Every year the air pollution rises steeply during Israel’s Independence Day, where even people with vegetarian (or vegaware) leanings have a sudden urge to fry ground beef “kebabs” on the mini BBQ grill sold at minimarkets and basically tossed out after use. But the effects of man’s ancient meat roasting urge are badly felt in the north of Israel where coal ash dust, from charcoal kilns, produced by a factory in the West Bank’s Wadi Ara, is blowing onto Israeli villages: “This pollution is ruining our lives and hurting my son’s health,” said Udi Razamovitz of Kibbutz Metzer to Haaretz: “I’m considering leaving the kibbutz altogether.”
In the Wadi Ara environs, some 1,600 tons of charcoal are produced every month, and most of it is destined for Israeli barbecues. The source material from old orchards is dug up in Israel, and then sent to the West Bank to be processed.
Israeli residents living in the vicinity of kiln smoke recognize that the kilns are an important source of income for their neighbors, and meanwhile are asking the kiln factories to install filters –– to protect the air they breath, and also to protect the Palestinians who are working in the kilns.
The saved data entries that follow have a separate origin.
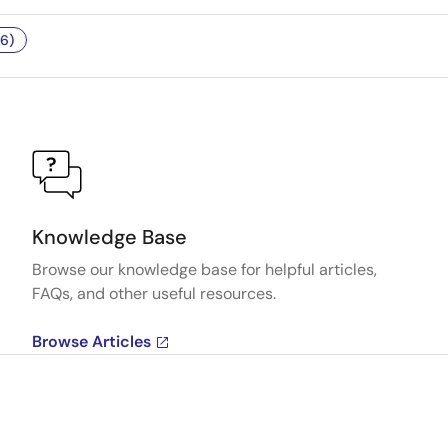
6)
Knowledge Base
Browse our knowledge base for helpful articles,
FAQs, and other useful resources.
Browse Articles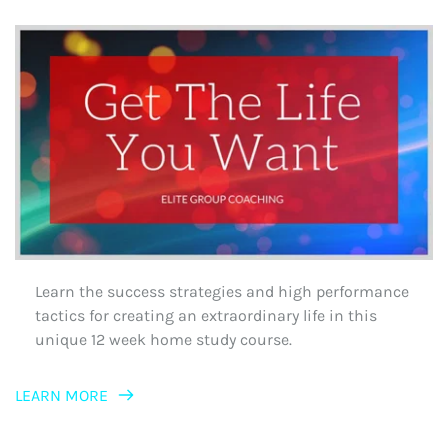
Learn the success strategies and high performance 
tactics for creating an extraordinary life in this 
unique 12 week home study course.
LEARN MORE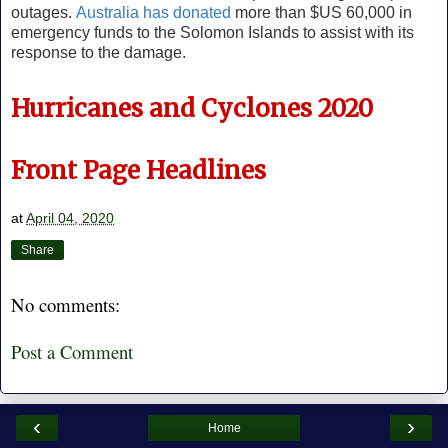
outages.
Australia has donated
more than $US 60,000 in
emergency funds to the Solomon Islands to assist with its
response to the damage.
Hurricanes and Cyclones 2020
Front Page Headlines
at
April 04, 2020
Share
No comments:
Post a Comment
‹
›
Home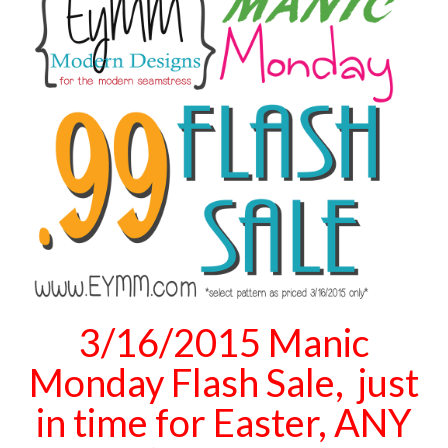
3/16/2015 Manic
Monday Flash Sale, just
in time for Easter, ANY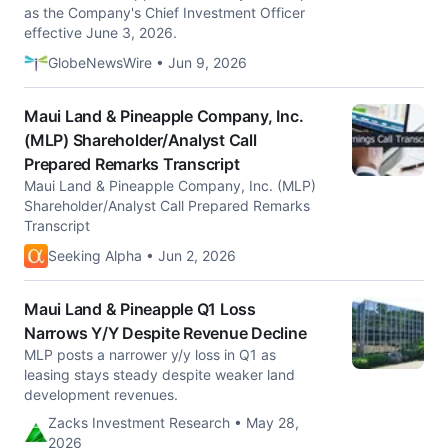
as the Company's Chief Investment Officer
effective June 3, 2026.
GlobeNewsWire • Jun 9, 2026
Maui Land & Pineapple Company, Inc.
(MLP) Shareholder/Analyst Call
Prepared Remarks Transcript
Maui Land & Pineapple Company, Inc. (MLP)
Shareholder/Analyst Call Prepared Remarks
Transcript
Seeking Alpha • Jun 2, 2026
Maui Land & Pineapple Q1 Loss
Narrows Y/Y Despite Revenue Decline
MLP posts a narrower y/y loss in Q1 as
leasing stays steady despite weaker land
development revenues.
Zacks Investment Research • May 28,
2026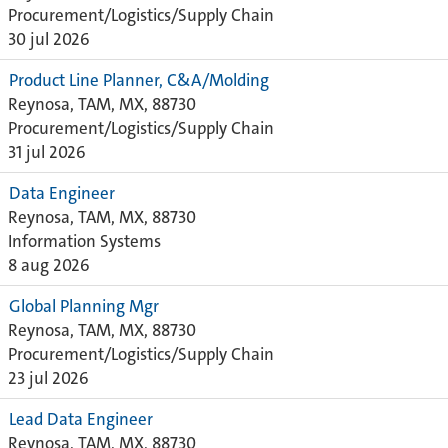
Procurement/Logistics/Supply Chain
30 jul 2026
Product Line Planner, C&A/Molding
Reynosa, TAM, MX, 88730
Procurement/Logistics/Supply Chain
31 jul 2026
Data Engineer
Reynosa, TAM, MX, 88730
Information Systems
8 aug 2026
Global Planning Mgr
Reynosa, TAM, MX, 88730
Procurement/Logistics/Supply Chain
23 jul 2026
Lead Data Engineer
Reynosa, TAM, MX, 88730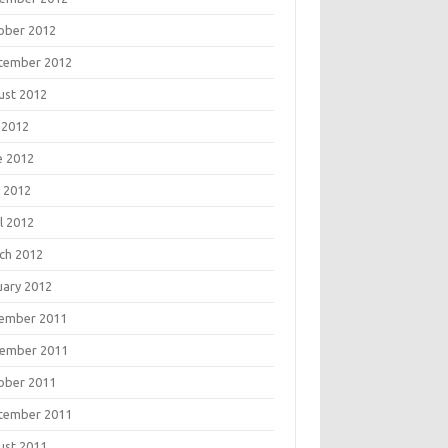
ober 2012
tember 2012
ust 2012
 2012
e 2012
 2012
l 2012
ch 2012
uary 2012
ember 2011
ember 2011
ober 2011
tember 2011
ust 2011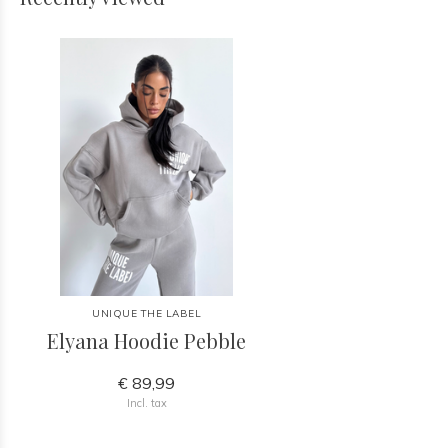
UNIQUE THE LABEL
Elyana Hoodie Pebble
€ 89,99
Incl. tax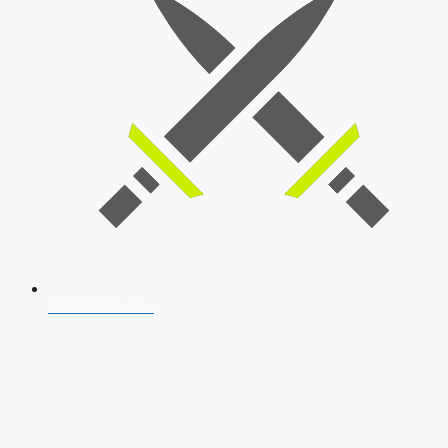
SSB Interview
Download Our App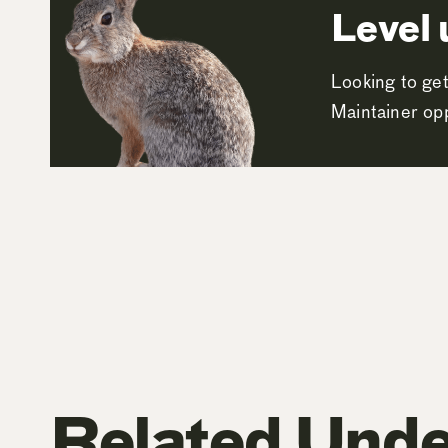
Level 
Looking to get
Maintainer opp
Related Unde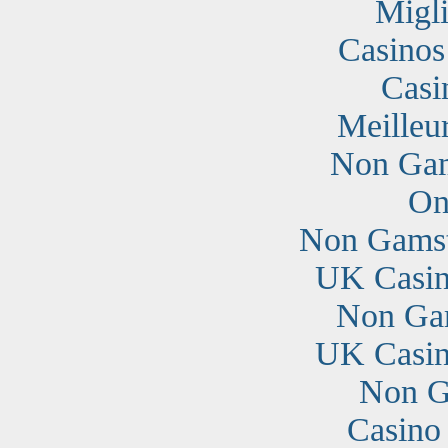
Migli
Casino
Casi
Meilleu
Non Gam
On
Non Gamst
UK Casin
Non Ga
UK Casin
Non G
Casino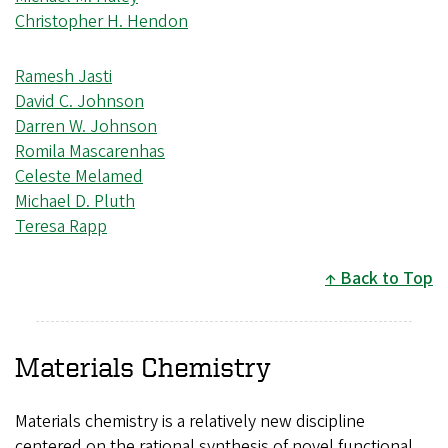
Christopher H. Hendon
Ramesh Jasti
David C. Johnson
Darren W. Johnson
Romila Mascarenhas
Celeste Melamed
Michael D. Pluth
Teresa Rapp
Back to Top
Materials Chemistry
Materials chemistry is a relatively new discipline
centered on the rational synthesis of novel functional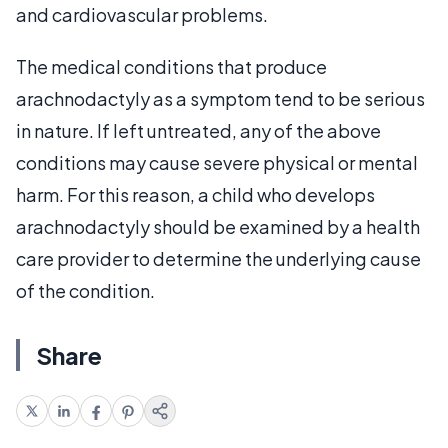
and cardiovascular problems.
The medical conditions that produce
arachnodactyly as a symptom tend to be serious
in nature. If left untreated, any of the above
conditions may cause severe physical or mental
harm. For this reason, a child who develops
arachnodactyly should be examined by a health
care provider to determine the underlying cause
of the condition.
Share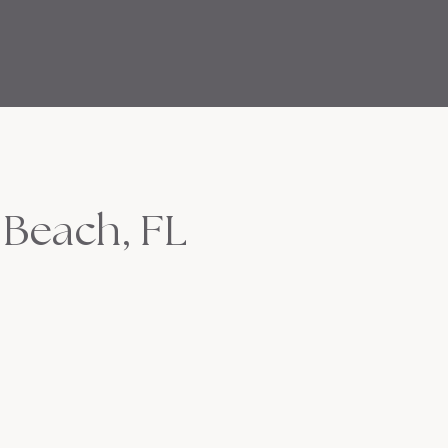
 Beach, FL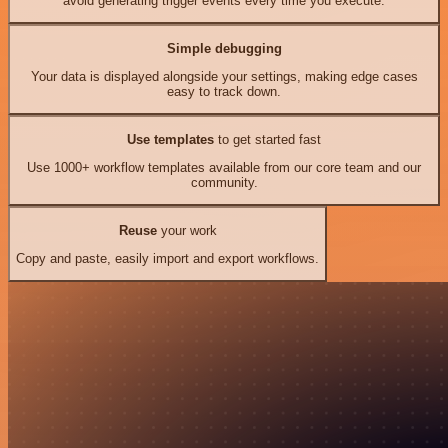
avoid generating trigger events every time you execute.
Simple debugging
Your data is displayed alongside your settings, making edge cases
easy to track down.
Use templates
to get started fast
Use 1000+ workflow templates available from our core team and our
community.
Reuse
your work
Copy and paste, easily import and export workflows.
In the spirit of American BBQs, Green Prophet suggests that Middle East meat eaters acquire an America-style gas BBQ. They are less smoky, less likely to be tossed in the trash, and the gas used in them is much less harmful to the environment. And my father, a trash collector, has found BBQs to be an excellent source of scrap material that scrap dealers will pay a pretty penny for after the BBQ has cooked its share of burgers.
On a positive side note, Israelis rank high among western countries for consumers of the least amount of beef per year: only 17 kilos compared to the big meat eaters: 54 kilos in Argentina (also in today’s Haaretz).